3. On the basis of patient's reported pain during urination, spotting, and vaginal discharge, which interventions should you take?

4. At the end of the visit, what teaching on health promotion should you provide to the patient?

CASE STUDY 2

Estella is a 32-year-old Hispanic woman, married, mutually monogamous with her husband, a G4/T1P1A2L2, and has a BMI of 30. She had gestational diabetes with two of her previous pregnancies that resulted in live births. She is constantly struggling to control her weight and does not feel that she has time to exercise. Her first baby was born at 34 weeks due to preterm labor and her second baby was delivered at term; but she had to have cesarean section delivery due to cephalopelvic disproportion (CPD) and a large for gestational age (LGA) infant. Her past obstetric history is positive for one elective abortion at 14 weeks and one spontaneous abortion (SAB) at 6 weeks gestation. Both of her children are healthy. Estella would like to have another baby. However, she and her husband cannot afford a third baby just yet.
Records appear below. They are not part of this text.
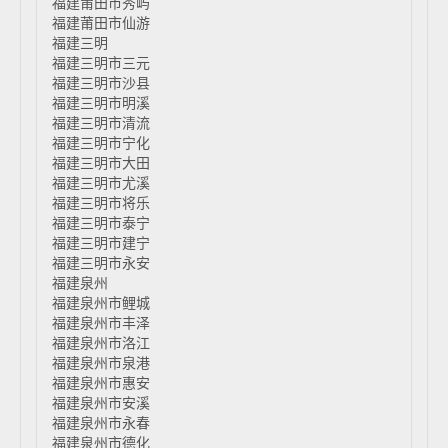
福建莆田市秀屿
福建莆田市仙游
福建三明
福建三明市三元
福建三明市沙县
福建三明市明溪
福建三明市清流
福建三明市宁化
福建三明市大田
福建三明市尤溪
福建三明市将乐
福建三明市泰宁
福建三明市建宁
福建三明市永安
福建泉州
福建泉州市鲤城
福建泉州市丰泽
福建泉州市洛江
福建泉州市泉港
福建泉州市惠安
福建泉州市安溪
福建泉州市永春
福建泉州市德化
She has a history of irregular menses and has been using condoms and withdrawal for birth control.

1. If patient were to become pregnant, which health conditions will she and/or her baby be at risk of?
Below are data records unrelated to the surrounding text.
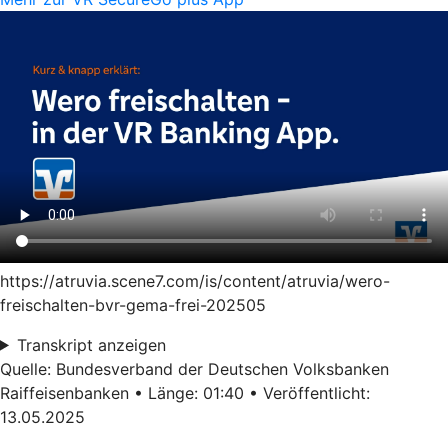
https://atruvia.scene7.com/is/content/atruvia/wero-
freischalten-bvr-gema-frei-202505
Transkript anzeigen
Quelle: Bundesverband der Deutschen Volksbanken
Raiffeisenbanken • Länge: 01:40 • Veröffentlicht:
13.05.2025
2. What strategies would help to reduce her preconception health risks for gestational diabetes?

3. What strategies would reduce patient's risks for having a baby with a neural tube defect (NTD)?

CASE STUDY 3

Monica is a 38-year-old, African American woman, G2/T0P0A2L0. Her first pregnancy ended in a first trimester therapeutic abortion. She was unaware that she was pregnant because of her history of heavy and irregular menses. Monica's second pregnancy ended in a fetal demise at 18 weeks. She has a new boyfriend who is also African American. She met him at work; she works as a radiology technician and he works in facility maintenance. She has not been using any method of contraception because she thought her risk of pregnancy was less due to her menstrual irregularity. She worries about hormones causing weight gain. She currently has hypertension and hyperlipidemia and her body mass index is 38. She was adopted and is unaware of her biological parents' genetic risk history. Her internal medicine provider started her on an ACE inhibitor to control her hypertension and a statin to improve her lipid profile. She is a nonsmoker.

Preconception health risks for a 38 yr old african american woman on her first pregnancy. has?

2. As patient does not know her biological family's genetic risk history, what primary genetic risk factor based on her race or ethnicity would you most want to screen her for during preconception?

3. What other preconception health strategies would you recommend for the patient since she is not actively planning a pregnancy now?